▶ _Prompt_
Print, exactly and with no pictures, the line containing "tras lo que" and each line after it to the end of the entries below.

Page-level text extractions
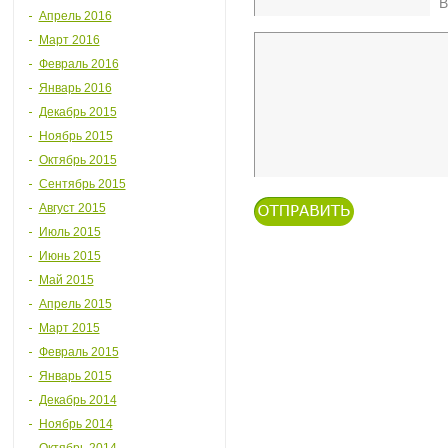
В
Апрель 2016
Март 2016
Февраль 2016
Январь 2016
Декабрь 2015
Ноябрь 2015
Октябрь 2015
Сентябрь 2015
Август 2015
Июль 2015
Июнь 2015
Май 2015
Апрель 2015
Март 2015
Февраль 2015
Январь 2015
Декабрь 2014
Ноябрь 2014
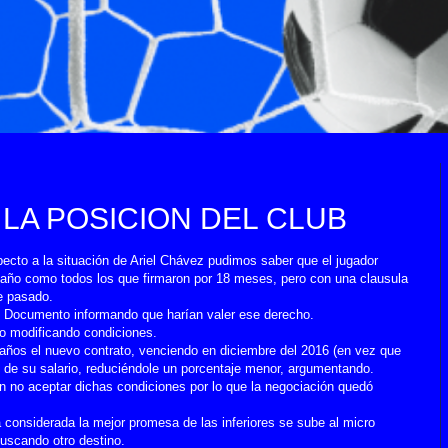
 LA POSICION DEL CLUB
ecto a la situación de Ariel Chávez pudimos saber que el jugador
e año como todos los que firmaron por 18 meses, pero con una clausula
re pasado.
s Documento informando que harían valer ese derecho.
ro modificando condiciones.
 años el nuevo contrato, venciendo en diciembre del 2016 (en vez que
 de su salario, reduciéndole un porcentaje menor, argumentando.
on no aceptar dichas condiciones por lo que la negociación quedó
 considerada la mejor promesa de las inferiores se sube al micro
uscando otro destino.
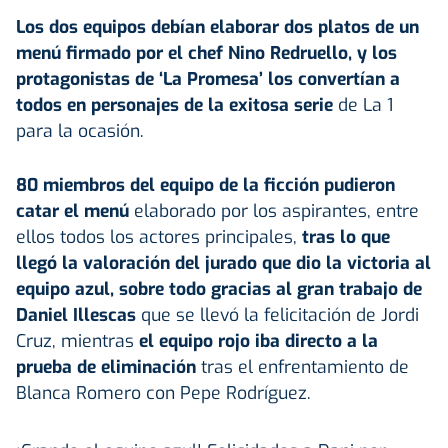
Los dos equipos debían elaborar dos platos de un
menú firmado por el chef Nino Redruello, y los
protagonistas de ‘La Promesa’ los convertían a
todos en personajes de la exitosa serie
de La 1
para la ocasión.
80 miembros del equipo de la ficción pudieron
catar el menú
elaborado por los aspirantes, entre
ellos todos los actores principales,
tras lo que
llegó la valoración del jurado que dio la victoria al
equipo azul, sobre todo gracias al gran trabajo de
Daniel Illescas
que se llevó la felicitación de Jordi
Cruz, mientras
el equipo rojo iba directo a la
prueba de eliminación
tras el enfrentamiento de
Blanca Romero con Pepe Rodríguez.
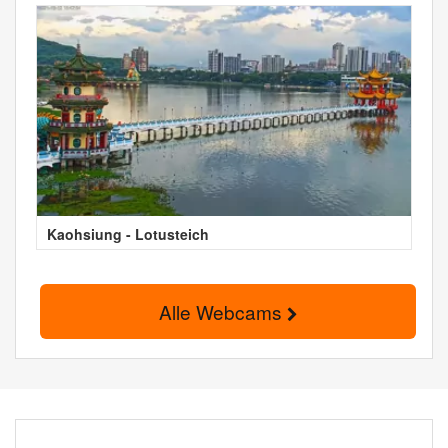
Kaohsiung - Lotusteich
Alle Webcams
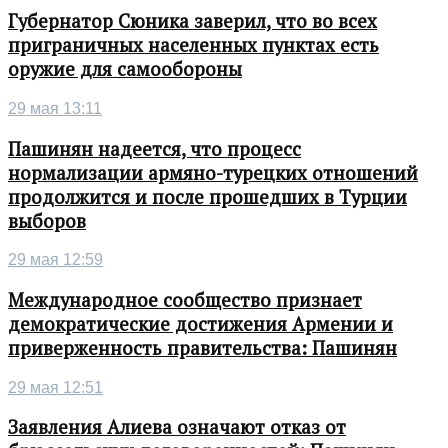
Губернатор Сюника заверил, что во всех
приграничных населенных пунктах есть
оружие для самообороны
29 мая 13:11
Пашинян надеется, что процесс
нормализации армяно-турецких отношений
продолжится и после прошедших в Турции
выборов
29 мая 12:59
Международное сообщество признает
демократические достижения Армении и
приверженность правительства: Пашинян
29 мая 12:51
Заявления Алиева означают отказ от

▶ _Worked solution_
tras lo que
llegó la valoración del jurado que dio la victoria al
equipo azul, sobre todo gracias al gran trabajo de
Daniel Illescas
que se llevó la felicitación de Jordi
Cruz, mientras
el equipo rojo iba directo a la
prueba de eliminación
tras el enfrentamiento de
Blanca Romero con Pepe Rodríguez.
Kaohsiung - Lotusteich
Alle Webcams
Губернатор Сюника заверил, что во всех
приграничных населенных пунктах есть
оружие для самообороны
29 мая 13:11
Пашинян надеется, что процесс
нормализации армяно-турецких отношений
продолжится и после прошедших в Турции
выборов
29 мая 12:59
Международное сообщество признает
демократические достижения Армении и
приверженность правительства: Пашинян
29 мая 12:51
Заявления Алиева означают отказ от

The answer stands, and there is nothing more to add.